Java:Data Science Made Easy
上QQ阅读APP看书,第一时间看更新

Data imputation

Data imputation refers to the process of identifying and replacing missing data in a given dataset. In almost any substantial case of data analysis, missing data will be an issue, and it needs to be addressed before data can be properly analysed. Trying to process data that is missing information is a lot like trying to understand a conversation where every once in while a word is dropped. Sometimes we can understand what is intended. In other situations, we may be completely lost as to what is trying to be conveyed.

Among statistical analysts, there exist differences of opinion as to how missing data should be handled but the most common approaches involve replacing missing data with a reasonable estimate or with an empty or null value.

To prevent skewing and misalignment of data, many statisticians advocate for replacing missing data with values representative of the average or expected value for that dataset. The methodology for determining a representative value and assigning it to a location within the data will vary depending upon the data and we cannot illustrate every example in this chapter. However, for example, if a dataset contained a list of temperatures across a range of dates, and one date was missing a temperature, that date can be assigned a temperature that was the average of the temperatures within the dataset.

We will examine a rather trivial example to demonstrate the issues surrounding data imputation. Let's assume the variable tempList contains average temperature data for each month of one year.
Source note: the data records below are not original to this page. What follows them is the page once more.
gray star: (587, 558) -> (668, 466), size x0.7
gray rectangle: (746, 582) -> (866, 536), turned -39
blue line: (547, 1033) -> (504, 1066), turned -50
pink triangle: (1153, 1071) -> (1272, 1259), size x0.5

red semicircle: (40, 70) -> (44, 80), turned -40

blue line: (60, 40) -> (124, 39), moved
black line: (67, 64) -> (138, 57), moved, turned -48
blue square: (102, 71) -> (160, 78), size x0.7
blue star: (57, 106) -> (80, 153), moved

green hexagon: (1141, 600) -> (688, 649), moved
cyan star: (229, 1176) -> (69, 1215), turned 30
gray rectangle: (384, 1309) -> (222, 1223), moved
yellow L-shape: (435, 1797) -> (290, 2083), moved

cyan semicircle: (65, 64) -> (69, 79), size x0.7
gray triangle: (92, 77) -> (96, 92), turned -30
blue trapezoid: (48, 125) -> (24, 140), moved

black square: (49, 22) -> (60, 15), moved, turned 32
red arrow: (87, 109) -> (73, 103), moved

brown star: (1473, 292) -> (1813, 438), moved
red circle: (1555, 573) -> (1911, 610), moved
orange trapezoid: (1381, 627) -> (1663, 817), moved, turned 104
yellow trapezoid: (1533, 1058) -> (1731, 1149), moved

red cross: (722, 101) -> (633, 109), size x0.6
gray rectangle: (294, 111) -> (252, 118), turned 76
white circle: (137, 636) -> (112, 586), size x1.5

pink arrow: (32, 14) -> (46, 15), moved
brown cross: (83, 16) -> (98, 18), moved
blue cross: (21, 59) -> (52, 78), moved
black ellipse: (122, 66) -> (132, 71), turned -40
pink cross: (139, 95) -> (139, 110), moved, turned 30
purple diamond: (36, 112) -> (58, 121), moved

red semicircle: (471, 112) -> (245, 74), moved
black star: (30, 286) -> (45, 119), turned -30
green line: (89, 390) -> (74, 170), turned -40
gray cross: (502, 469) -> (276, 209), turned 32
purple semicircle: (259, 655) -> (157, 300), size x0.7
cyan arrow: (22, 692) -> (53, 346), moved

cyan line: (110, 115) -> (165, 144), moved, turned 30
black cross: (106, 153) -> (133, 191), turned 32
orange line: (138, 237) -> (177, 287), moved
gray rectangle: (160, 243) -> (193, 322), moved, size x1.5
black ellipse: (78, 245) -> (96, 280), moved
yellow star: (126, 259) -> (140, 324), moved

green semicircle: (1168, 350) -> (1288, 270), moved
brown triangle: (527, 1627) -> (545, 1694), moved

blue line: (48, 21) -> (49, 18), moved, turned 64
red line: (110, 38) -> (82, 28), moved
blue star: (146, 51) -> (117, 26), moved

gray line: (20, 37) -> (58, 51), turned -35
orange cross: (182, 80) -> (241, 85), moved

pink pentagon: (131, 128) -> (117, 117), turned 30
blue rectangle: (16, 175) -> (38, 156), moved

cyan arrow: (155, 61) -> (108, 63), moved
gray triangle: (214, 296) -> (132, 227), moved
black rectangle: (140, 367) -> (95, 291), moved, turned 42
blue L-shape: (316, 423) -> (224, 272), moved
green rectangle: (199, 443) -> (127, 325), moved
Then we perform a simple calculation of the average and print out our results:

   double[] tempList = {50,56,65,70,74,80,82,90,83,78,64,52}; 
double sum = 0;
for(double d : tempList){
sum += d;
}
out.printf("The average temperature is %1$,.2f", sum/12);

Notice that for the numbers used in this execution, the output is as follows:

The average temperature is 70.33

Next we will mimic missing data by changing the first element of our array to zero before we calculate our sum:

   double sum = 0; 
tempList[0] = 0;
for(double d : tempList){
sum += d;
}
out.printf("The average temperature is %1$,.2f", sum/12);

This will change the average temperature displayed in our output:

The average temperature is 66.17

Notice that while this change may seem rather minor, it is statistically significant. Depending upon the variation within a given dataset and how far the average is from zero or some other substituted value, the results of a statistical analysis may be significantly skewed. This does not mean zero should never be used as a substitute for null or otherwise invalid values, but other alternatives should be considered.

One alternative approach can be to calculate the average of the values in the array, excluding zeros or nulls, and then substitute the average in each position with missing data. It is important to consider the type of data and purpose of data analysis when making these decisions. For example, in the preceding example, will zero always be an invalid average temperature? Perhaps not if the temperatures were averages for Antarctica.

When it is essential to handle null data, Java's Optional class provides helpful solutions. Consider the following example, where we have a list of names stored as an array. We have set one value to null for the purposes of demonstrating these methods:

   String useName = ""; 
String[] nameList =
{"Amy","Bob","Sally","Sue","Don","Rick",null,"Betsy"};
Optional<String> tempName;
for(String name : nameList){
tempName = Optional.ofNullable(name);
useName = tempName.orElse("DEFAULT");
out.println("Name to use = " + useName);
}

We first created a variable called useName to hold the name we will actually print out. We also created an instance of the Optional class called tempName. We will use this to test whether a value in the array is null or not. We then loop through our array and create and call the Optional class ofNullable method. This method tests whether a particular value is null or not. On the next line, we call the orElse method to either assign a value from the array to useName or, if the element is null, assign DEFAULT. Our output follows:

Name to use = Amy
Name to use = Bob
Name to use = Sally
Name to use = Sue
Name to use = Don
Name to use = Rick
Name to use = DEFAULT
Name to use = Betsy

The Optional class contains several other methods useful for handling potential null data. Although there are other ways to handle such instances, this Java 8 addition provides simpler and more elegant solutions to a common data analysis problem.